“Who loves the garden loves the greenhouse too.” – William Cowper
When I started gardening I planted trays and trays of seeds. I must have planted over 300 seeds in 72 cell seed trays. That was a horrible idea. If I had not lost most of them to a wind storm I have no idea what I would have done with all those plants. I still did end up with a food jungle, but I had learned my lesson.
This year I found these 12 cell trays with a drip tray and dome on Amazon. They were perfect for what I needed to plant. This allowed me to plant four varieties of three seeds in one tray. I had already decided I was only going to plant one of each variety so this was exactly what I needed. When you direct sow you are told to plant two seeds in each hole to ensure everything grows. You are also told if both of the seeds grow to cut the smaller one and throw it away. This is called “thinning”. I don’t know about you, but I could never do it. I know they were only plants but I could not ever bring myself to throw away any plant. My theory was if it grew, I was planting it. I know it might sound crazy but I gave every seedling a chance.
Below you will see the 12 cell trays. Please note the labels. Label everything. When you repot seedlings to the next pot, label all the pots. Last year I labelled only the first pot in the row. Then I would move the pot out of the row and have no idea what it was. Label everything. Below you see popsicle sticks, plant labels, and post it flags. They all work as labels. Label, label, label.
The other thing you will notice is my seedlings are sitting in a plastic tote. Let me explain why. Last year I rushed out and purchased four tier greenhouses. They were on sale at Menards and I just thought this would solve all my issues. When you plant seedlings in the house you have to harden them off outside. “Hardening Off” is exposing the seedlings to the sun for a few hours a day. You can’t take seedlings from inside the house directly outside in the sun. They will burn and die and all your work will be for nothing. The greenhouse was where I hardened off these plants. Well not one, not two, but three wind storms knocked my greenhouse over. One wind storm threw my seedlings across my stone banister. What didn’t flip across the banister laid in a pile on my patio. I wanted to cry. All my hard work had laid in a pile on the ground.
This year I was not about to live through that again. I discovered instead of $30 greenhouses I could use $5 plastic totes. The key is you must use plastic totes with clear lids. This allows sun to come in on all sides. I chose these with handles which made it easy to carry my plants in and out of the house. I hardened off the plants using these totes and also used these when the temps dropped to the mid thirties. YOU MUST take the lids off when the temperature begins to rise. If you keep the lid on you basically turn the plastic tote into an oven. This is the only thing you have to watch when using the plastic tote method.

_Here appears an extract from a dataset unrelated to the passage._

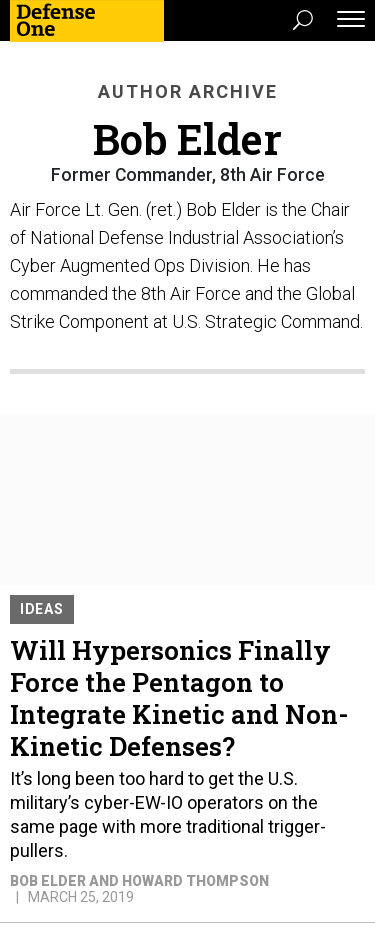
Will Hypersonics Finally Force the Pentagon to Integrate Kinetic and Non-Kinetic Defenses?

This was probably the most genius hack of the year. All of my plants not only survived but thrived. In most cases all three seedlings survived and I still ended up with too many plants. I still can’t throw them away so I’ve offered them to friends and family. Any extras that remain I plan to set in front of my house with a sign that says “Free To A Good Garden”. A lot of my neighbors garden so I’m hoping they can find a use for the veggies. If they don’t find good homes, you guessed it. My garden will be a little larger this year.
I hope this hack helps you. I also hope the label hack helps. I’m not a gardening pro but I am a much better gardener than I was a year ago. My goal is to get everyone growing their own food and sharing. I’ve never tasted any veggie better than one I’ve grown myself. The season is still early so Let’s Start Gardening.